Ainda hoje me recordo haver no mínimo uns cinco moinhos como o do vovô no trecho do Córrego dos Índios até aonde pude ir. Na divisa das terras do vovô com a Tia Zizica há ainda hoje uma enorme barragem feita de pedra e argamassa (e mão de obra grátis, como sói acontecer na época da escravidão) exclusivamente para o nível da água ganhar altura e movimentar a roda do engenho. Fazer um treco grande daquele só para moer o milho é porque ele era indispensável para a época. 
E se pagava quanto pela troca? Aparentemente nada: trocava-se um pelo outro no mesmo volume. E aí estava escondida a mutreta. Havia dois pequenos vasilhames conhecidos como a quarta e a meia-quarta. A gente enchia a quarta de milho em grãos. Despejava-a na moega e assim procedia até o final. Feito isto, media-se a mesma quantidade em fubá e despejava-se no saco onde estavam os caroços. Pronto! Negócio fechado e dos bons, pois ambos ficavam satisfeitos com o resultado.
Vou revelar como se pagava: uma quarta de grãos depois de moídos rendia, em volume, muito mais do que a original e desde que o fubá fosse colocado bem de leve, despejado com a pá bem baixa e sem socar. Fofinho. Assim o dono do moinho lucrava. E bastante! 
É possível alguém já ter manjado o trambique ou até ter conhecimento dele. Talvez, até fosse a norma; a paga. Agora, como fazer fubá fininho socando milho no pilão? Impossível. Café, arroz poderiam ser pilados e até se pilava o milho branco misturado com a palha para retirar sua película e manter o caroço inteiro para a canjica da Semana Santa ficar mais macia e fácil de mastigar. E lá iam juntos o leite, amendoim torrado, coco, cravo, canela e por último o prato e a colher. Canecas, canecões e copos também valiam e bem-vindos.
Basicamente o moinho era constituído de uma roda d’água horizontal e em cima do seu comprido eixo, misto de madeira e ferragem, impulsionava uma peça circular feita de uma pedra cheia de buracos e dura pra cachorro.
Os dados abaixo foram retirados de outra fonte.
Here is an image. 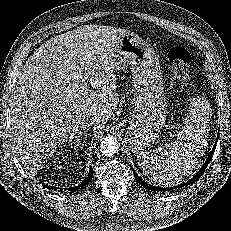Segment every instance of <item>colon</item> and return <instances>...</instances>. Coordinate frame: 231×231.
<instances>
[{"mask_svg": "<svg viewBox=\"0 0 231 231\" xmlns=\"http://www.w3.org/2000/svg\"><path fill=\"white\" fill-rule=\"evenodd\" d=\"M168 58L172 64L176 86L183 91L189 79L191 55L186 48L174 46L169 50Z\"/></svg>", "mask_w": 231, "mask_h": 231, "instance_id": "1", "label": "colon"}]
</instances>
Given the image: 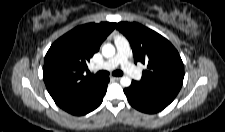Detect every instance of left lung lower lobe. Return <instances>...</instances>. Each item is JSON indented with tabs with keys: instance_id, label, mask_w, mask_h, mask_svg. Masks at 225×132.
<instances>
[{
	"instance_id": "1",
	"label": "left lung lower lobe",
	"mask_w": 225,
	"mask_h": 132,
	"mask_svg": "<svg viewBox=\"0 0 225 132\" xmlns=\"http://www.w3.org/2000/svg\"><path fill=\"white\" fill-rule=\"evenodd\" d=\"M124 93L134 108L150 114L163 110L178 94L172 90L147 87L138 81H132Z\"/></svg>"
}]
</instances>
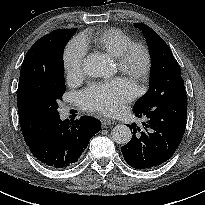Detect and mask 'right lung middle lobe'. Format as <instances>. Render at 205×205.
<instances>
[{"instance_id":"1","label":"right lung middle lobe","mask_w":205,"mask_h":205,"mask_svg":"<svg viewBox=\"0 0 205 205\" xmlns=\"http://www.w3.org/2000/svg\"><path fill=\"white\" fill-rule=\"evenodd\" d=\"M76 30L63 33L59 37L49 54L45 67L30 89L32 103L44 117L50 120L59 116L57 102L66 90L63 49Z\"/></svg>"}]
</instances>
Ela rodava sobre uma outra igual e fixa. 
O milho caía por um orifício existente na móvel e era quebrado até o mais fino fubá pelo atrito das duas pedras do moinho. Mó? O que era isso? Ninguém as conhecia como tal. Por lá diziam que aquelas pedras eram de lava de vulcões.
Vez por outra, Vovô tinha de picotar aquelas pedras para restaurar as centenas de cavidades nas duas, pois com o tempo elas enchiam com o pó do milho e o rendimento diminuído. O velho ficava tiririca quando a gente não examinava bem e colocava na moega milho novo e não perfeitamente seco. Aí sim, a desgraça era total. Tome martelada para retirar a borra (martelo especial tipo uma picareta em miniatura) e reabrir as frestas onde o milho era atritado e se partia. Aprendi cedo: quando eu fosse o escolhido para trocar fubá, pedia antes para ele verificar o milho. Macaco velho…
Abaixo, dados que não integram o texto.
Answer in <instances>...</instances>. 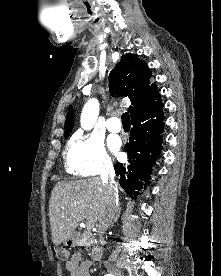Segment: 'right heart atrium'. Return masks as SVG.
Segmentation results:
<instances>
[{
  "instance_id": "right-heart-atrium-1",
  "label": "right heart atrium",
  "mask_w": 221,
  "mask_h": 276,
  "mask_svg": "<svg viewBox=\"0 0 221 276\" xmlns=\"http://www.w3.org/2000/svg\"><path fill=\"white\" fill-rule=\"evenodd\" d=\"M69 172L78 176H95L106 172L112 166L103 143L93 136L77 135L65 152Z\"/></svg>"
}]
</instances>
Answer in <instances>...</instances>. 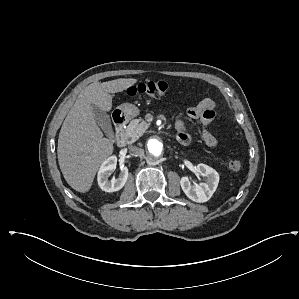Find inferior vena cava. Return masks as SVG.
Returning a JSON list of instances; mask_svg holds the SVG:
<instances>
[{"label": "inferior vena cava", "instance_id": "obj_1", "mask_svg": "<svg viewBox=\"0 0 299 299\" xmlns=\"http://www.w3.org/2000/svg\"><path fill=\"white\" fill-rule=\"evenodd\" d=\"M129 150L136 156H142L144 154V150L136 146H129Z\"/></svg>", "mask_w": 299, "mask_h": 299}]
</instances>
A água para movimentar as rodas motrizes vinha por um canal escavado na aba do morro há uma distância de uns duzentos ou mais metros. Era a “banqueta” canalizando a água e onde estava toda a maquinaria havia um desnível de mais de dez metros, calculo. Quando uma delas estava funcionando a outra tinha de estar parada pois a quantidade de água fornecida não era suficiente para mover as duas ao mesmo tempo. Presumo que o primeiro a construir a “banqueta” pensou somente no moinho para fubá. Mais tarde se utilizou também para moer a cana e serrar madeira e, já no tempo do “Jão”, também funcionava, à noite, um dínamo para iluminar a casa. 
Quando havia algum vazamento naquele canal ou qualquer outra eventual manutenção, vovô barrava toda a água no início da sua captação e papai e outros empregados esgotavam a água do inferno da roda para pescar. Moço! Como apanhavam peixes! Deveriam estar ali para papar a sobra do milho certamente caída lá dentro. Gastava-se um dia para esvaziar o poço, mas o fim era gratificante: pegavam bagres, cascudos, traíra, mentiras, acarás, perna-de-moça, lagostim, caranguejos, mais mentiras e maiores ainda dias depois quando ninguém mais poderia provar o contrário. Como os peixes cresciam, caboclo velho!